La libertad alimentaria como señal de maestría: el yogin que ha estabilizado la práctica puede comer en cantidades extremas —muy poco o fraccionado en muchas porciones— sin experimentar los efectos que esas mismas pautas producirían en un cuerpo no entrenado. Vyathate (perturbarse, ser agitado) es el término clave: la perturbación desaparece cuando el sistema prānico es suficientemente robusto para metabolizar cualquier pauta alimentaria sin desequilibrarse.
La bhūcarīsiddhi (poder de movimiento sobre la tierra) se logra abhyāsavaśāt —«por el poder del abhyāsa»—. Vaśa (poder, dominio) es uno de los términos más densos del sánscrito yóguico: implica no fuerza exterior sino fuerza que fluye desde el interior de la práctica misma. El abhyāsa no es repetición mecánica sino la acumulación de potencia transformadora que emerge del compromiso sostenido con la práctica.

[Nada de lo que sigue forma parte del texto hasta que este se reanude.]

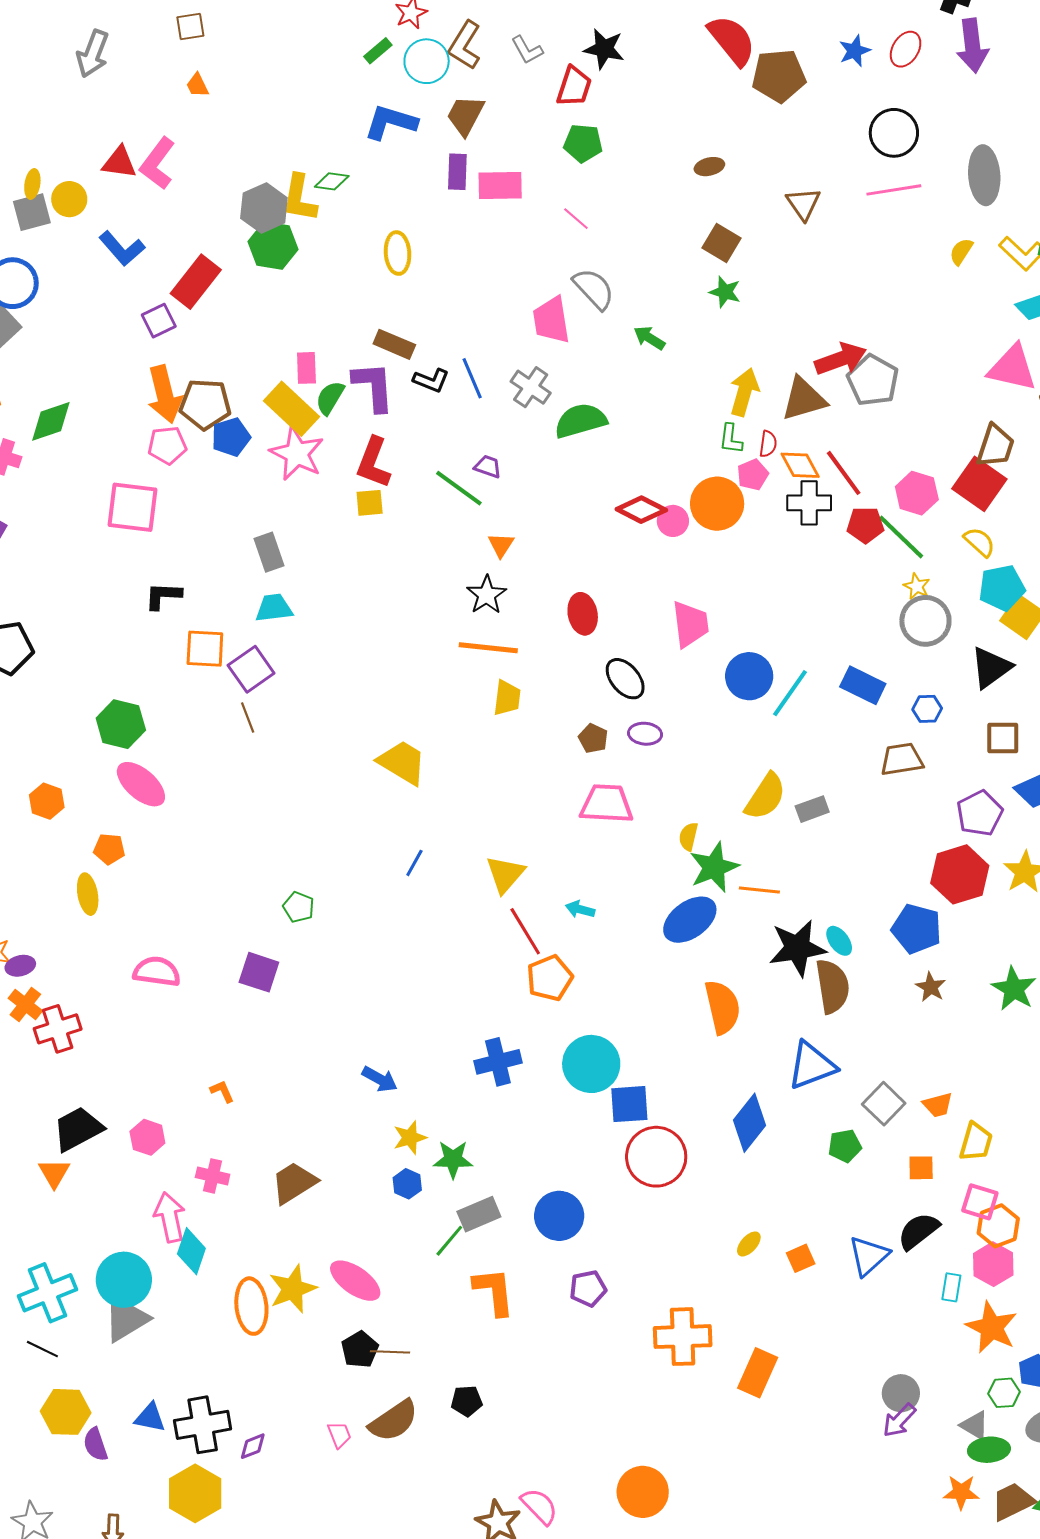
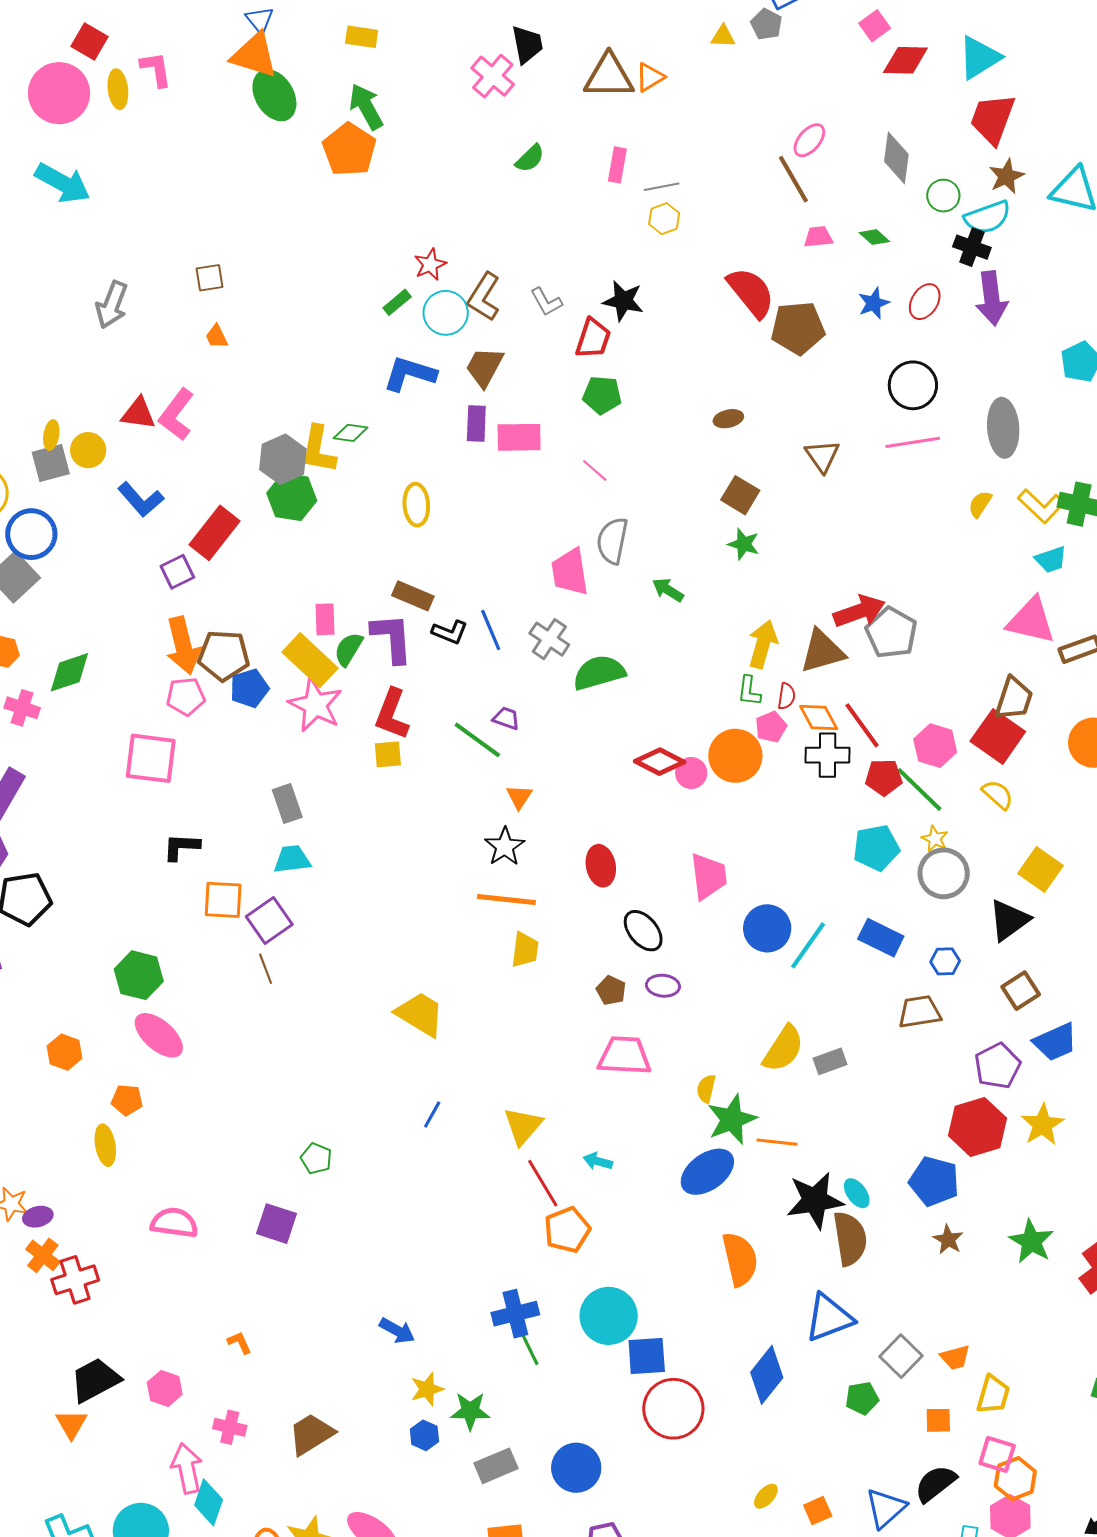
gray semicircle: (594, 289) -> (612, 541), turned -126
cyan pentagon: (1002, 588) -> (876, 848), moved
brown square: (1003, 738) -> (1021, 991), turned -33
green line: (449, 1241) -> (529, 1348), moved, turned -66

El ghaṭāvasthā —estado de la vasija— es la segunda de las cuatro etapas del prāṇāyāma y la más técnicamente compleja. En ella, prāṇa y apāna, nāda y bindu, jīva y Ātman comienzan a unificarse dentro del cuerpo-vasija. El texto afirma que quien alcanza este estado puede lograr cualquier cosa dentro del círculo (maṇḍala) del universo. Es la promesa de la omnipotencia relativa: no la de Dios sino la del yogin que se ha alineado con la fuerza creativa fundamental.